We should consider pragmatic arguments, too. The hon. and learned Member for Medway asked some important questions that were not resolved by the Solicitor-General. The points that he made about public interest immunity were quite correct, and there is no sensible answer to his anxieties. If he will forgive me, I will develop his argument. At the moment, in a trial by judge and jury, the judge judges the law and the jury judges the facts. In long cases, when points of admissibility arise, submissions are made to the trial judge on previous convictions, hearsay evidence, alleged confessions and so on. The judges makes a ruling on the admissibility of those issues. If he decides in favour of the defendant, the jury will never know of the previous convictions, the alleged confessions or the hearsay evidence. Once a judge sits alone, he is called on first to make that ruling. If it is adverse for the defendant, the information is taken into account. If he makes a ruling, which he may be driven to, favourable to the defendant, he still knows the previous convictions. He still knows the hearsay evidence. He still knows the alleged admissions. The trial judge will say, of course, "It will be put out of my mind", but how reassuring is that in any real sense to a defendant facing a serious charge?

I know full well that that situation arises in tribunals. My hon. Friend Mr. Malins sits as a deputy district judge and he has to come to exactly such a decision. He will forgive me if I say that the cases in which he presides do not attract very long prison sentences. It is a problem, it has always been a problem, but it is mitigated partly because the sentences are not so long, with a right of appeal to the Crown court, and partly because in many cases there is more than one judge sitting on the tribunal—for example, lay justices. It is an inherent problem. Whether or not it infringes the European convention, now incorporated into domestic law, is a matter for another discussion, but it goes to the quality of the justice that will be administered.

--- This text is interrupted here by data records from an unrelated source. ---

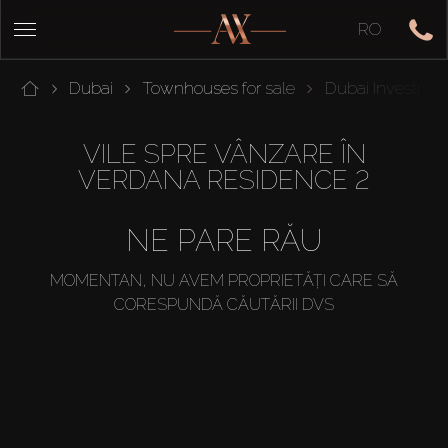
RO
Dubai
Townhouses for sale
Dubai Investmen
VILE SPRE VÂNZARE ÎN
VERDANA RESIDENCE 2
NE PARE RĂU
MOMENTAN, NU AVEM PROPRIETĂȚI CARE SĂ
CORESPUNDĂ CĂUTĂRII DVS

I shall make one final point and then my conclusion. Case management powers were again touched upon by the hon. and learned Member for Medway and referred to by his hon. Friend—if that is not an inappropriate word in the circumstances—the hon. Member for Wirral, West. There has been a huge change in recent years in the judicial powers of the court to regulate what can be done in trials. It is now much easier for the judge, especially when working in association with a co-operative prosecution, to ensure that indictments are not too long, that counts are carefully focused, and that the evidence is confined to that which is truly relevant. These considerations and the case management powers will help over time to deliver the objectives that many on the Government Benches seek to advance in support of the Bill.

To conclude, I feel very strongly about the Bill. I believe that it is part of a campaign by the Government systematically to undermine the protection which the law of England has afforded its citizens for hundreds of years. When they come forward and say that it is not part of an attack on jury trial, I recall the Criminal Justice (Mode of Trial Bill and the Criminal Justice (Mode of Trial) (No. 2) Bill, which we have had cause to consider. When I consider their protestations that they wish to rebalance the criminal law as between victim and defendant, I bear it in mind that many defendants are innocent people, or at least persons against whom there is not sufficient evidence. I call to mind the Criminal Justice Act 2003, many parts of which are a serious infringement of civil liberties.

I am extremely hostile to any attempt by the Government to diminish civil and legal rights, so I am against the Bill in principle. It is not necessary, for the reasons advanced by my hon. and learned Friend the Member for Medway. Juries are perfectly capable of dealing with both complexity and length. There are issues of principle here engaged. There are arguments of pragmatism here engaged. Collectively the House should give a resounding no to the Bill. If it is forced through, as I have no doubt it will be—on a three-line Whip—by people who have not attended the arguments on the matter, the other House must stand firm. If the Government want to use the Parliament Act to pass through an authoritarian and disgraceful measure, so be it. That will be in keeping with this Government.